With everything centralized, usage becomes natural across all teams. The more the marketing team started using the self-serve library to surface the customer evidence they need, the more notice the rest of the GTM team took–and the more they adopted it themselves.

“From social and comms to demand gen and product marketing, team members can find and use relevant content without reinventing the wheel,” Elyssa adds.

Final takeaway: Build the system before you scale the stories

As Irena and I wrapped up our conversation outside of that San Francisco café, I shared with her that a common objection our sales team faces is that teams feel they can build and scale a customer evidence program just as effectively without investing in a tool like UserEvidence. She immediately leaned forward, and literally yelled: 

“If you have Qualtrics and SurveyMonkey and think you can do this yourself, you cannot.
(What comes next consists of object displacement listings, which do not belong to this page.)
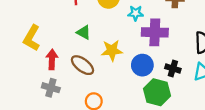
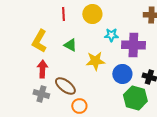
cyan star: (136, 13) -> (111, 35), moved
yellow L-shape: (32, 38) -> (39, 41), moved
brown ellipse: (82, 65) -> (65, 86), moved

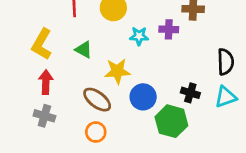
purple cross: (133, 45) -> (169, 29), moved, size x0.6
blue circle: (122, 74) -> (143, 97), moved
brown ellipse: (65, 86) -> (97, 100), moved

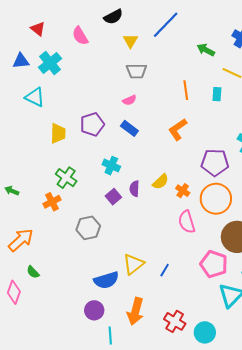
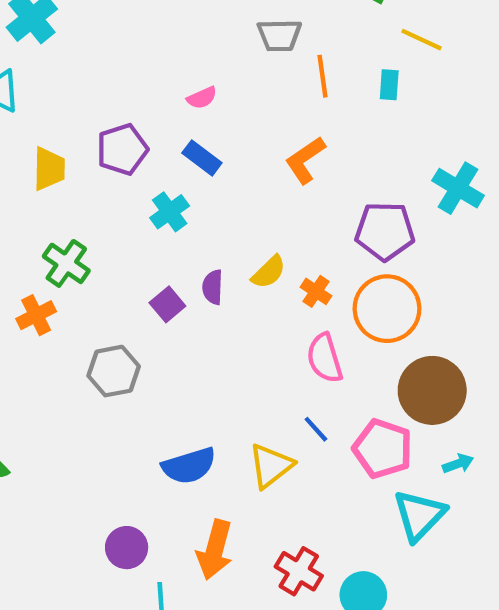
gray trapezoid: (136, 71) -> (279, 35), moved
cyan cross: (111, 166) -> (170, 212), moved, turned 30
yellow triangle: (133, 264) -> (271, 466), moved
blue line: (165, 270) -> (316, 429), moved, turned -72
blue semicircle: (106, 280) -> (189, 466), moved

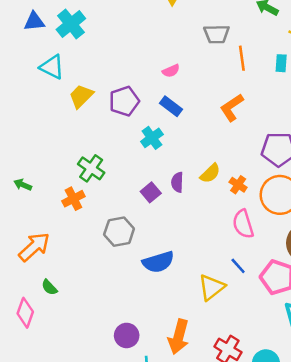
yellow trapezoid: (49, 169) -> (81, 96), moved, turned -136
blue semicircle: (189, 466) -> (158, 262), moved

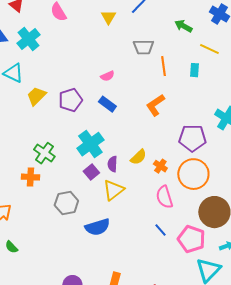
cyan cross: (152, 138) -> (90, 144), moved, size x1.5
orange cross: (73, 199) -> (30, 177), turned 30
yellow triangle: (211, 287) -> (113, 190), moved

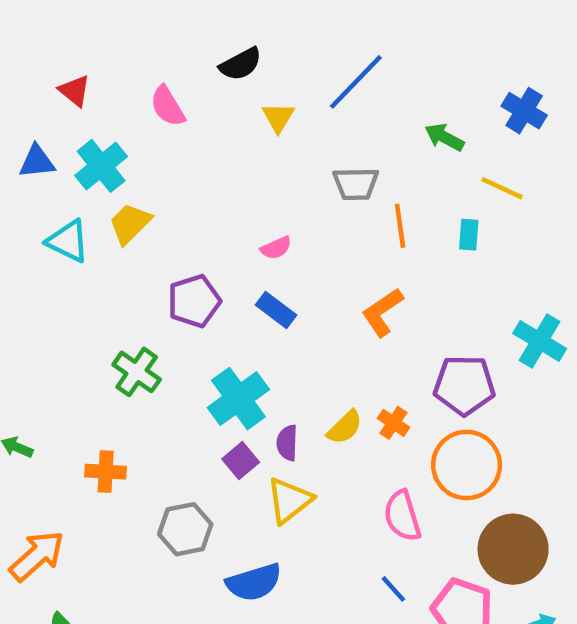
yellow trapezoid: (36, 96) -> (130, 224), moved
green cross: (44, 153) -> (137, 372), moved
orange cross: (160, 166) -> (393, 423), moved

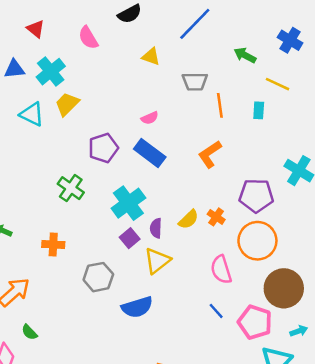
yellow triangle: (278, 117) -> (151, 57), moved, turned -42
blue rectangle: (276, 310) -> (150, 153), size x1.4

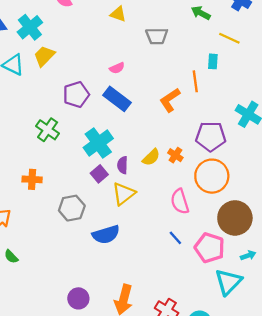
orange line: (220, 105) -> (195, 81), moved

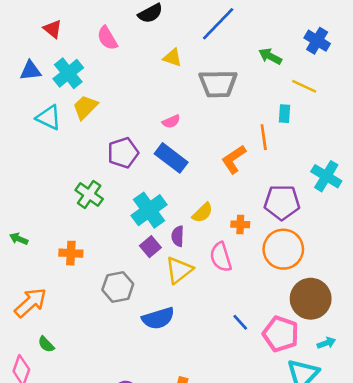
gray trapezoid: (157, 36) -> (218, 84), size x1.4
orange cross: (175, 155) -> (240, 224), turned -32
yellow semicircle: (151, 157) -> (202, 213), moved
pink semicircle: (180, 201) -> (221, 257), moved

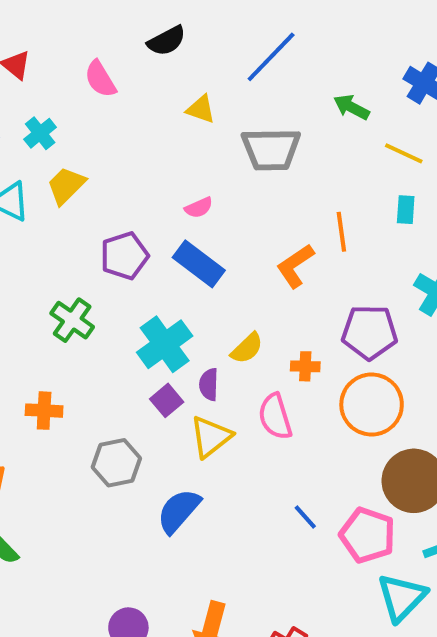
cyan cross: (68, 73) -> (40, 133), size x0.7
cyan rectangle: (285, 114) -> (406, 210), moved
blue semicircle: (158, 318) -> (179, 511), turned 148

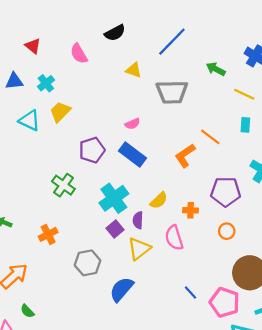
orange line: (341, 232) -> (210, 137), turned -45
orange circle: (372, 404) -> (227, 231), size x0.5
orange cross: (44, 411) -> (48, 234), turned -30

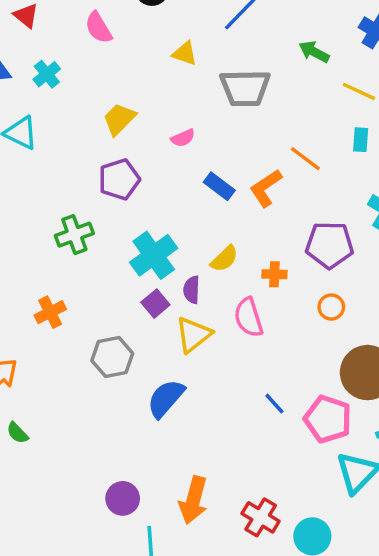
yellow trapezoid: (60, 112) -> (119, 119), moved
blue rectangle: (132, 154) -> (219, 186), moved, size x0.7
green cross: (63, 185) -> (74, 235), turned 35

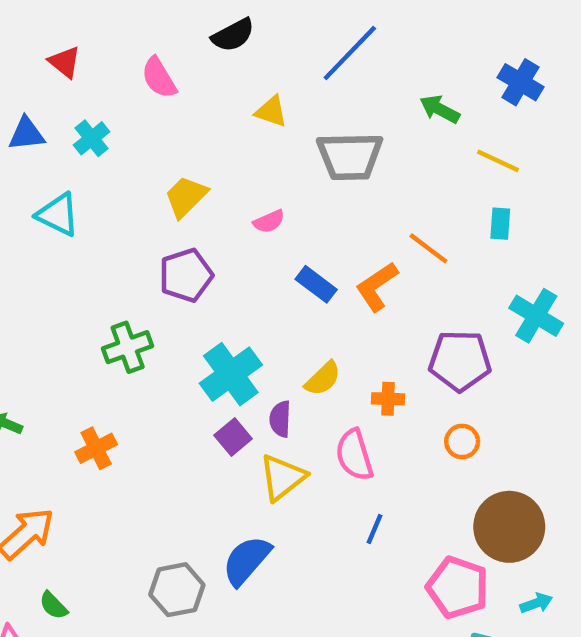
gray hexagon: (112, 357) -> (177, 590), moved
blue line: (274, 404) -> (375, 529), moved, turned 65

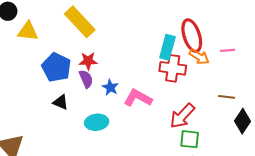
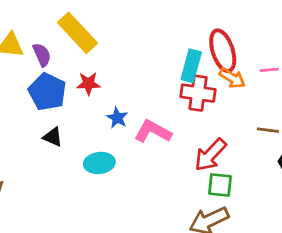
purple semicircle: (86, 79) -> (42, 55), moved

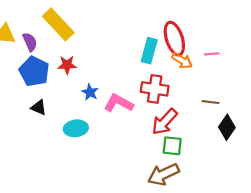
red cross: (198, 93) -> (155, 89), moved

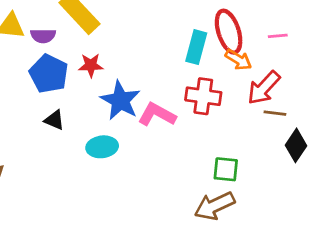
purple semicircle: (30, 42) -> (43, 36), turned 114
pink line: (212, 54) -> (278, 36), moved
blue star: (90, 92) -> (120, 100), size x1.8
red arrow: (164, 122) -> (264, 88), moved

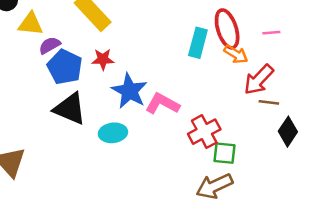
purple semicircle: (43, 36) -> (50, 45), moved, turned 150
red cross: (203, 96) -> (204, 132), moved, turned -36
black triangle: (54, 120) -> (70, 109), size x1.8

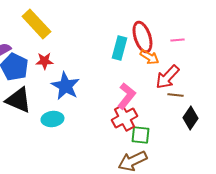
pink L-shape: (162, 104) -> (126, 96), moved, turned 100

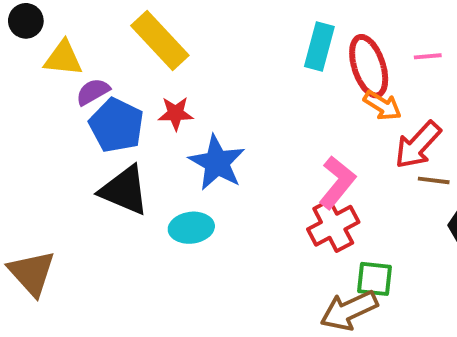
pink line: (177, 40) -> (428, 56), moved
cyan rectangle: (119, 48) -> (319, 46), moved
green square: (140, 135) -> (375, 279), moved

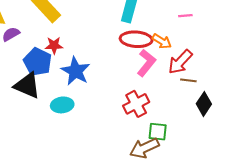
red ellipse: (369, 66) -> (136, 39), moved, turned -68
blue pentagon: (116, 125) -> (38, 62), moved
pink L-shape: (337, 182) -> (146, 63), moved

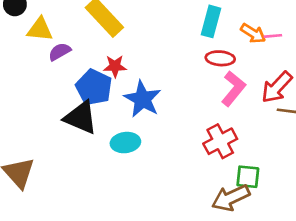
pink line: (185, 16) -> (273, 36), moved
red ellipse: (136, 39) -> (220, 58), size x0.7
orange arrow: (162, 41) -> (253, 33), moved

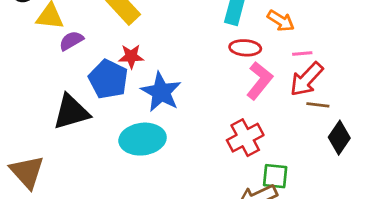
pink line: (273, 36) -> (302, 54), moved
black triangle: (81, 118) -> (71, 112), moved, turned -39
cyan ellipse: (125, 143) -> (143, 139), size x1.4

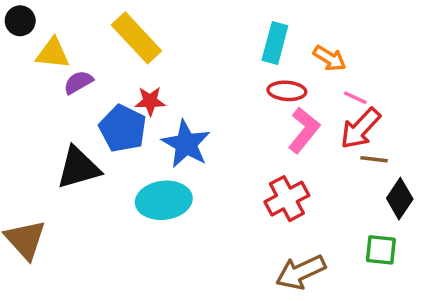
pink line: (302, 54) -> (355, 98), turned 30
green square: (275, 176) -> (381, 250), moved

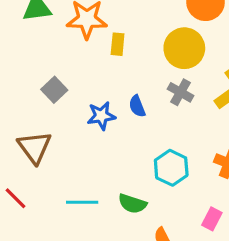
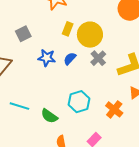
yellow rectangle: (118, 44) -> (68, 29), moved
yellow circle: (184, 48) -> (90, 35), moved
blue semicircle: (137, 106) -> (70, 59), turned 48

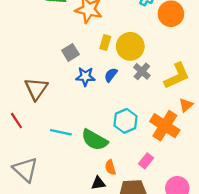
gray square: (23, 34) -> (70, 52), moved
orange cross: (114, 109) -> (165, 126), size x1.5
green semicircle: (49, 116) -> (94, 140), size x1.4

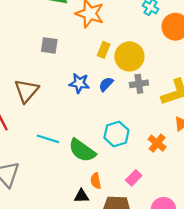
gray square: (70, 52) -> (49, 45), moved, turned 35
gray cross: (142, 71) -> (139, 84), turned 35
orange cross: (165, 126) -> (157, 143), size x0.6

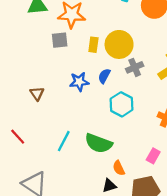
gray square: (49, 45) -> (60, 40), moved
brown triangle: (26, 91) -> (37, 94), moved, size x0.6
cyan hexagon: (116, 134) -> (121, 104), moved
cyan line: (48, 139) -> (64, 141), turned -65

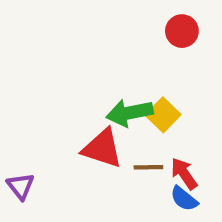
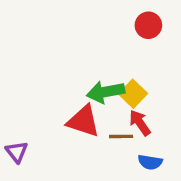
red arrow: (184, 174) -> (140, 123), moved
blue semicircle: (184, 199) -> (150, 162), turned -30

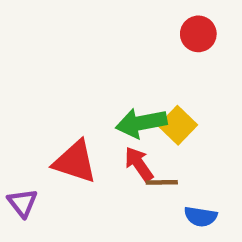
red triangle: (83, 121) -> (75, 162), moved
red arrow: (140, 123) -> (139, 164), moved

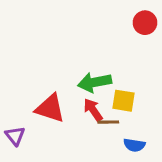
red circle: (198, 34) -> (145, 23), moved
yellow square: (178, 125) -> (124, 101), moved, turned -35

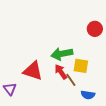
red circle: (145, 23) -> (95, 29), moved
brown line: (108, 122) -> (71, 80), turned 56

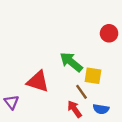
green arrow: (62, 54) -> (71, 62), turned 50
red arrow: (61, 72) -> (75, 109), moved

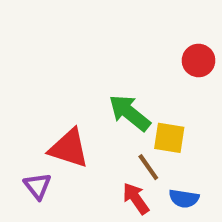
purple triangle: (11, 102) -> (37, 186), moved

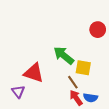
red arrow: (136, 199) -> (76, 98), moved

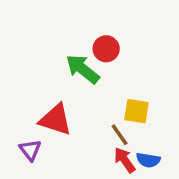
red circle: (98, 30) -> (106, 49), moved
green arrow: (64, 55) -> (83, 69), moved

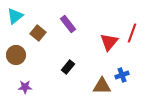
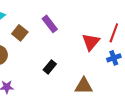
blue cross: (122, 75) -> (114, 58), moved

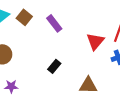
brown square: (20, 33) -> (24, 17), moved

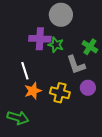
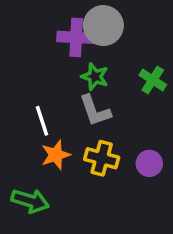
purple cross: (40, 39) -> (76, 37), moved
gray L-shape: (76, 65) -> (95, 111), moved
purple circle: (88, 88) -> (149, 163), moved

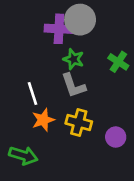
purple circle: (149, 163) -> (116, 137), moved

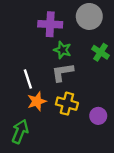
gray circle: (80, 20) -> (89, 16), moved
gray L-shape: (73, 86) -> (62, 72), turned 100
green arrow: (23, 155) -> (20, 132), turned -85

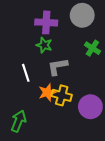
green star: (62, 50) -> (44, 45), moved
orange star: (37, 101) -> (47, 92), moved
purple circle: (98, 116) -> (90, 107), size x1.5

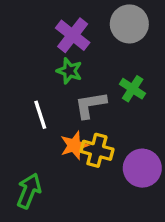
purple cross: (46, 22) -> (73, 35), turned 35
green cross: (92, 48) -> (133, 89), moved

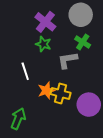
green cross: (133, 89) -> (83, 42), moved
gray L-shape: (90, 105) -> (68, 60), moved

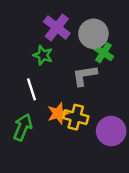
gray circle: (81, 15) -> (93, 34), moved
green star: (43, 44) -> (43, 55), moved
green arrow: (18, 119) -> (23, 127), moved

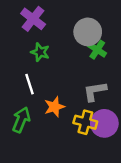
purple cross: (57, 27) -> (33, 19), moved
gray L-shape: (85, 75) -> (95, 91), moved
yellow cross: (76, 117) -> (85, 122), moved

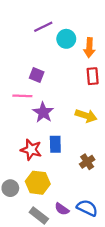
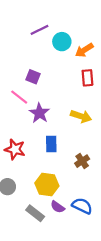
orange arrow: (89, 48) -> (84, 50), turned 54
pink line: (22, 96) -> (19, 97), turned 36
red star: (31, 150) -> (15, 149), moved
yellow hexagon: (38, 183) -> (47, 185), moved

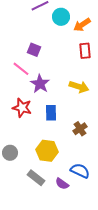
red star: (15, 149) -> (22, 108), moved
purple semicircle: (58, 207) -> (62, 184), moved

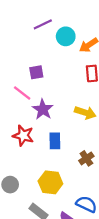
purple square: (34, 50) -> (36, 72), turned -32

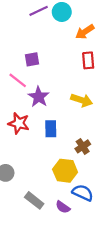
cyan circle: (66, 36) -> (62, 12), moved
yellow hexagon: (50, 182) -> (65, 171), moved

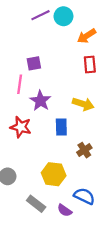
pink line: (18, 80) -> (20, 84), turned 60
blue rectangle: (51, 129) -> (61, 127), moved
yellow hexagon: (65, 171) -> (54, 174), moved

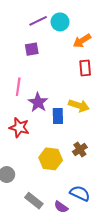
purple square: (34, 63) -> (32, 49), moved
blue rectangle: (61, 127) -> (58, 116), moved
yellow hexagon: (54, 174) -> (51, 159), moved

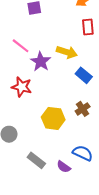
pink line: (18, 87) -> (21, 46), turned -60
yellow arrow: (79, 106) -> (67, 52), moved
blue rectangle: (58, 116) -> (84, 75), moved, turned -49

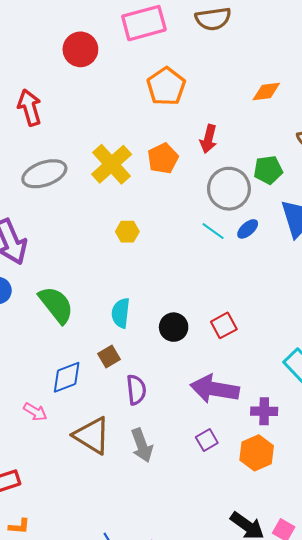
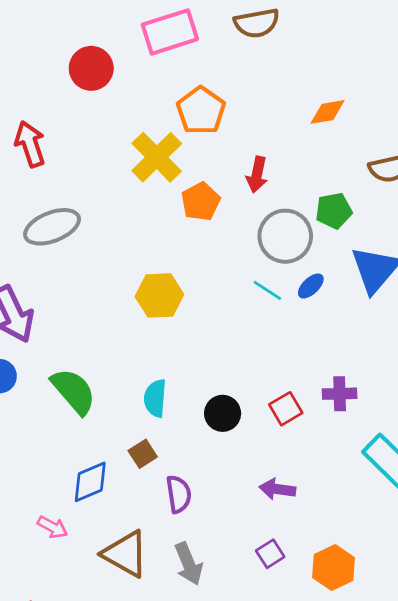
yellow cross: (112, 164) -> (157, 157), moved
yellow hexagon: (127, 232) -> (159, 295), size x1.6
purple arrow: (215, 389) -> (277, 489), size x0.6
purple cross: (264, 411) -> (340, 394), moved

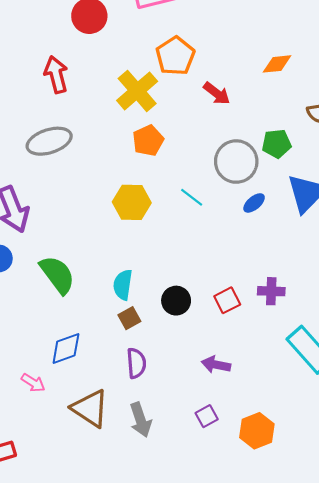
red arrow: (30, 144) -> (56, 75), moved
red arrow: (257, 175) -> (217, 93), moved, turned -68
orange pentagon: (201, 202) -> (148, 141), moved
cyan line: (267, 290) -> (192, 197), moved
brown square: (143, 454) -> (129, 318), moved

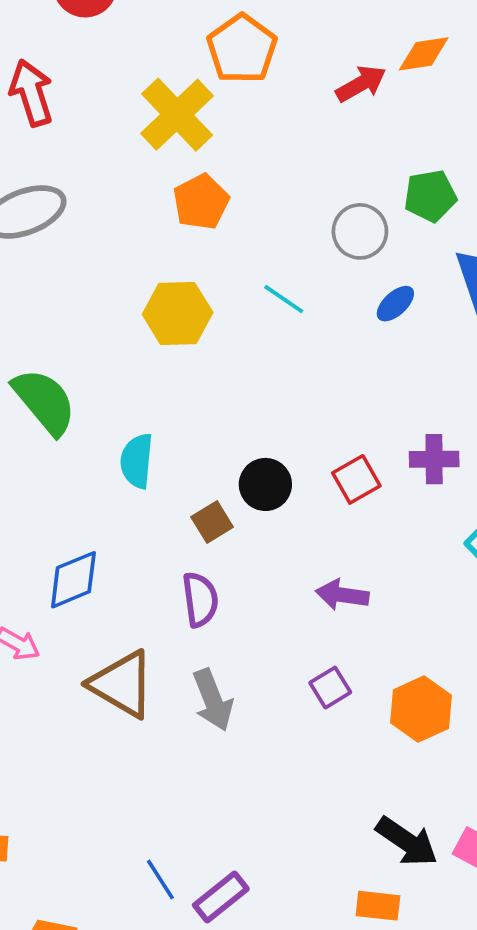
red arrow: (217, 93) -> (361, 84), moved, turned -64
gray circle: (236, 162) -> (360, 231), size x0.7
green semicircle: (57, 275) -> (44, 402), moved
cyan semicircle: (123, 285) -> (137, 461), moved
brown square: (129, 318) -> (212, 522), moved

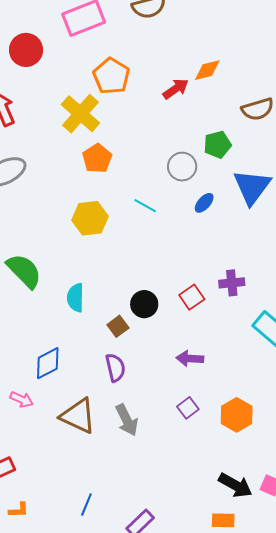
blue line: (160, 880) -> (86, 505), moved, turned 60

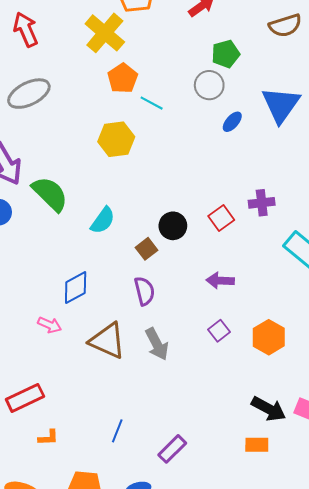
green pentagon: (217, 145) -> (226, 54), moved
cyan line: (145, 206) -> (152, 103), moved
cyan semicircle: (75, 298) -> (103, 220), turned -144

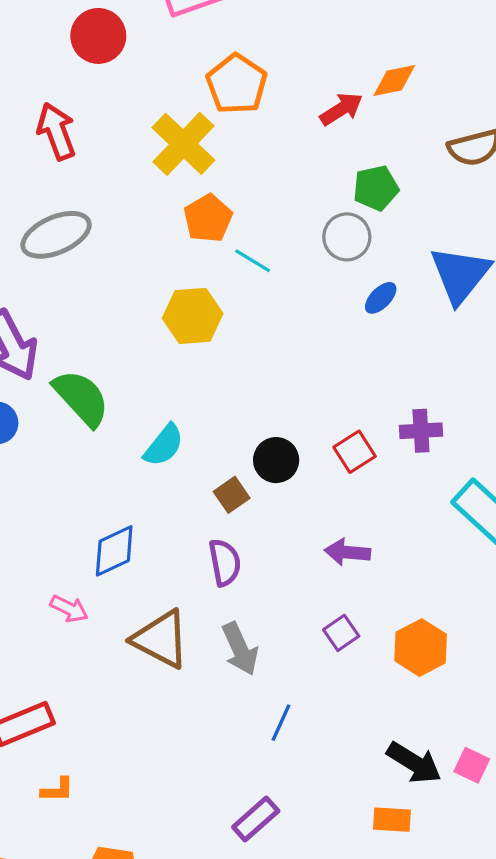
blue line: (117, 431) -> (281, 723), moved

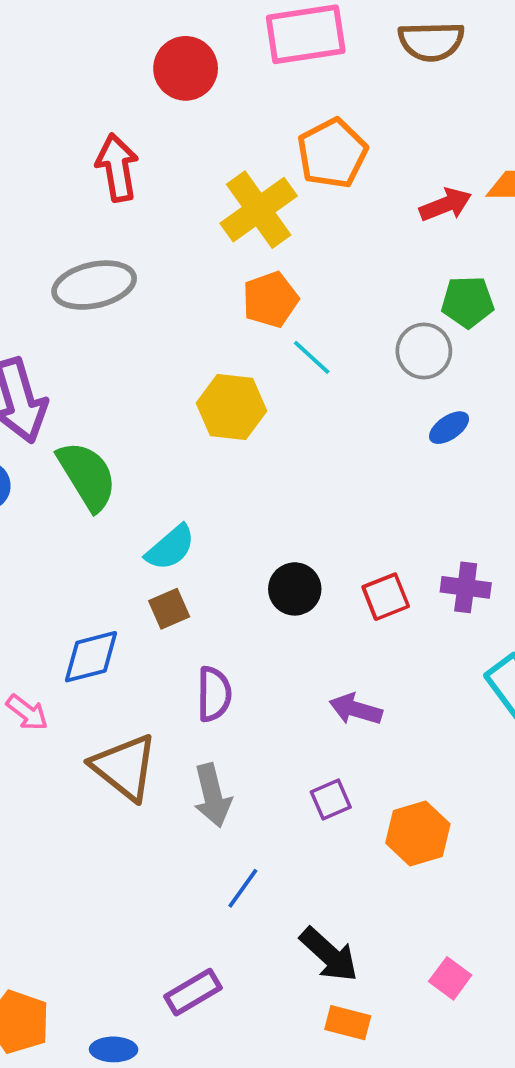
brown square: (232, 495) -> (169, 609), moved
black arrow: (414, 763) -> (329, 955), moved

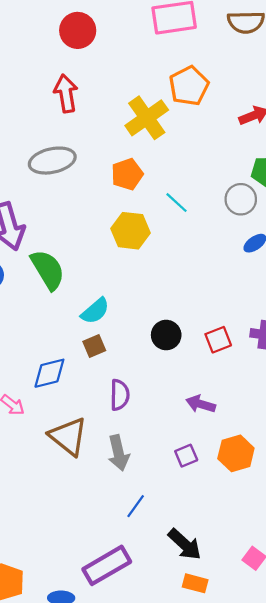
red circle: (186, 68) -> (78, 30), moved
orange pentagon: (270, 300) -> (127, 174), moved
orange hexagon: (418, 833) -> (236, 453), moved
purple rectangle: (193, 992) -> (107, 565), size x1.5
DO NOT try to DIY this! You will FAIL!”

(Clip here for proof—I bring the receipts.)

It made me laugh—and also validated everything we believe about how hard this is to do right.. 

Grammarly didn’t build a customer evidence program just to create content. They built a system that makes storytelling part of how their entire GTM engine runs.

They proved that a small, focused team can build big impact—if they commit to:

  • Adopting a flexible mindset about customer stories
  • Streamlining the creation process with the right tool
  • Giving every team access to customer proof

But as she reminded me, most teams can’t scale beyond a handful of stories without adding headcount or losing consistency. UserEvidence gave Grammarly the leverage to do both.

Customer evidence isn’t just a sales tool or a marketing asset. At Grammarly, it’s core to how they operate.

And now, they can’t imagine running GTM without it.